SpaceX President and COO Gywnne Shotwell stated last year in interview, that if all goes to plan, reusable Falcon 9s could bring launch prices down to something between $5 to $7 million. Compare that to the current price-tag of around $60 million per launch, and it is easy to see where we’re headed.  Falcon 9 rockets are already the cheapest in the industry – reducing this by the order of magnitude predicted by SpaceX paves the way for a rapid expansion in space travel.  Of course, upon seeing this technology in action, it’s unlikely SpaceX’s competition will be able to stomach continuing to operate according their own existing one-time launch models. But therein lies the heart of it – SpaceX are already marginalising their industry peers with launch costs considerably lower than their closest competitors Ariane 5 and Proton. Should they follow suit with SpaceX’s model for reusable rockets (which seems the only economically viable option) these companies will face the challenges of designing their own reusable systems, and all the while SpaceX will be ploughing upwards and onwards.

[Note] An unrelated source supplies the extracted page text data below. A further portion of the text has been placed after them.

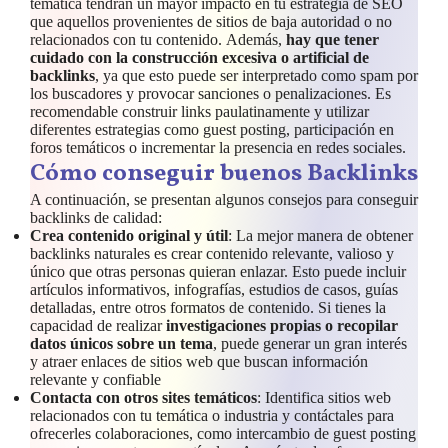
temática tendrán un mayor impacto en tu estrategia de SEO
que aquellos provenientes de sitios de baja autoridad o no
relacionados con tu contenido. Además,
hay que tener
cuidado con la construcción excesiva o artificial de
backlinks
, ya que esto puede ser interpretado como spam por
los buscadores y provocar sanciones o penalizaciones. Es
recomendable construir links paulatinamente y utilizar
diferentes estrategias como guest posting, participación en
foros temáticos o incrementar la presencia en redes sociales.
Cómo conseguir buenos Backlinks
A continuación, se presentan algunos consejos para conseguir
backlinks de calidad:
Crea contenido original y útil
: La mejor manera de obtener
backlinks naturales es crear contenido relevante, valioso y
único que otras personas quieran enlazar. Esto puede incluir
artículos informativos, infografías, estudios de casos, guías
detalladas, entre otros formatos de contenido. Si tienes la
capacidad de realizar
investigaciones propias o recopilar
datos únicos sobre un tema
, puede generar un gran interés
y atraer enlaces de sitios web que buscan información
relevante y confiable
Contacta con otros sites temáticos
: Identifica sitios web
relacionados con tu temática o industria y contáctales para
ofrecerles colaboraciones, como intercambio de guest posting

As soon as early 2015, we can look forward to the inaugural launch of Falcon Heavy – what will be by far the most powerful launch vehicle operating in the world.  With Falcon Heavy comes the unprecedented capacity for Space X to carry up to 53,000kg of cargo into orbit (the Falcon 9 carries 13,150kg to low Earth orbit).  That’s more than twice as much as the world’s current largest payload of a little under 23,000kg by Boeing’s Delta IV Heavy!  Needless to say, these developments aren’t only going to facilitate travel into Earth’s orbit and secure safe, fast delivery of the ever increasing number of satellites required for developing the world’s communications capacities. Reducing costs, fine-tuning reusability and improving accessibility into space will bring about a host of possibilities that push the boundaries of the space industry and exploration far beyond where we are now.

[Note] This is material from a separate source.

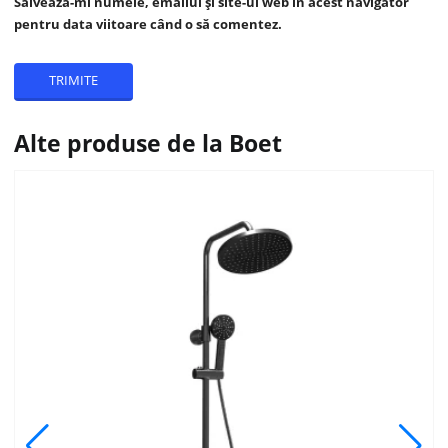
Salvează-mi numele, emailul și site-ul web în acest navigator
pentru data viitoare când o să comentez.
Alte produse de la Boet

With the ardent mission of establishing rocket systems operating at a fraction of the figure previously expended by satellite and other space faring industries by way of developing novel technologies of their own, SpaceX appear to be single-handedly ushering in a new dawn in space travel – a claim that might seem bold, but considering what we can expect later this winter, taken with all its implications, seems quite appropriate.

So SpaceX’s actual valuation may be unknown for the time being. But just as there are countless, unimaginable opportunities to stem from an emerging market as the fourth frontier begins to truly open up, so it is that the trajectory of SpaceX’s position and true value in the future of space industries is equally incalculable.